When I was in college, baseball was more or less inaccessible. In New England’s weather, in our arctic corner of Connecticut, the school season seems to end before the ground really dries out. It was hard to watch pro baseball, because personal television sets were not permitted, and you’d be lucky to be allowed to watch the one in the lounge, if you could receive the program. The only radio baseball I could receive was the Boston Red Sox; I was a New York fan.

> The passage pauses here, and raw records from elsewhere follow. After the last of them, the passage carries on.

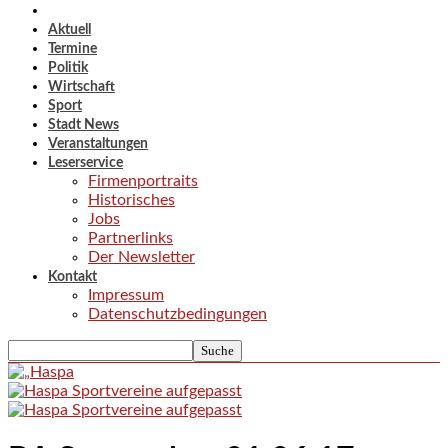
Aktuell
Termine
Politik
Wirtschaft
Sport
Stadt News
Veranstaltungen
Leserservice
Firmenportraits
Historisches
Jobs
Partnerlinks
Der Newsletter
Kontakt
Impressum
Datenschutzbedingungen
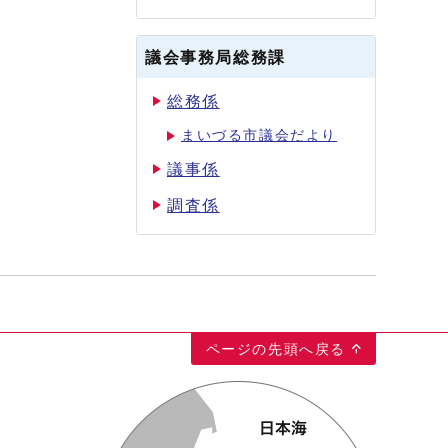
議会事務局総務課
総務係
まいづる市議会だより
議事係
調査係
ページの先頭へ戻る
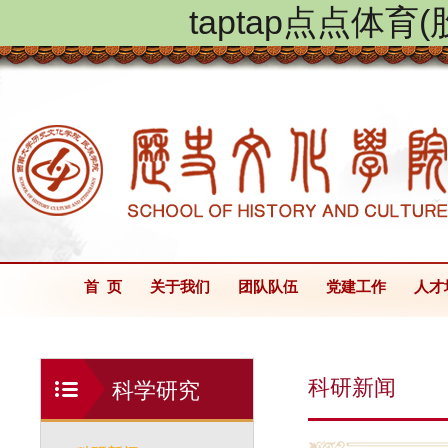
taptap点点体
首 页
关于我们
团队队伍
党建工作
人才
科研新闻
科学研究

Fortunately, our university always had a good basketball team. This was men’s basketball, and it was exciting. I could attend any on-campus game with just my college I.D., and most of the games were on the radio as well. As I had with baseball, I learned the rules and the players. Occasionally we would hear that a player had been removed from the team for a semester because of “academic difficulties.” I was always a little proud that our school made academics a priority; it was not yet an NCAA requirement. We generally did well in the Big East and usually played in the National Invitational Tournament. (Women, of course, whether in P.E. or intramural games, were still playing girls rules.)
Then I graduated and returned home. Now baseball was back, and the college games were inaccessible. (Why would local radio or television cover a college team a hundred miles away?) The NBA didn’t offer the same excitement so, outside of checking the newspapers for mention of the college teams, I paid little attention until the early 1990’s. That was when two separate situations happened at the same time. First, I was getting more and more annoyed with baseball. Around the same time, the UConn team was gaining national attention. Suddenly the local television station was airing the games, and everybody in our office was humming the Connecticut “fight” song. “Go ahead and hum,” I told them, “I know the words.”
Within a few years, a second miracle was taking place – the emergence of women’s basketball. Our girls are exciting. Women were playing “men’s rules” now, no more of this “guards can’t shoot.” Connecticut’s Public Broadcasting station took a chance on airing the women’s championship games that year. With record audiences women’s basketball turned out to be a good fundraiser for the station The number of games they aired was increased in the following years. At present Connecticut Public Television broadcasts every single UConn Women’s game unless it is being carried by national television.
Just as there are distinct differences between college basketball and the NBA, there are differences between men’s and women’s basketball. Most of the boys playing college ball today are auditioning for the NBA. The girls are scholars who happen to play basketball. Many of them are dean’s list students. There are fewer opportunities for them to play professional ball, and the result is that the girls actually graduate.
What are the implications? Women often earn scholarships to universities they could not afford to attend; so these women are better educated. High profile women achievers are positive role models for little girls. Unlike the men, they respond to the attention by volunteering in the community. They become communicators and teachers. They become coaches. When Jen Rizzotti coached the Hartford team to the NCAA tournament last year, it began to look as if the great coaching at UConn is something that can be taught.
The idea of cutting back Title IX funding when its effects are so positive is something that only a man could think up. (Oh, wait, that’s another story.)
The UConn women are riding a record winning streak right now, and a lot of people are waiting for them to lose – as they will eventually. What’s more important is winning enough games to get to the championship. I wouldn’t miss this. Don’t bother me tonight – there’s a game on CPTV.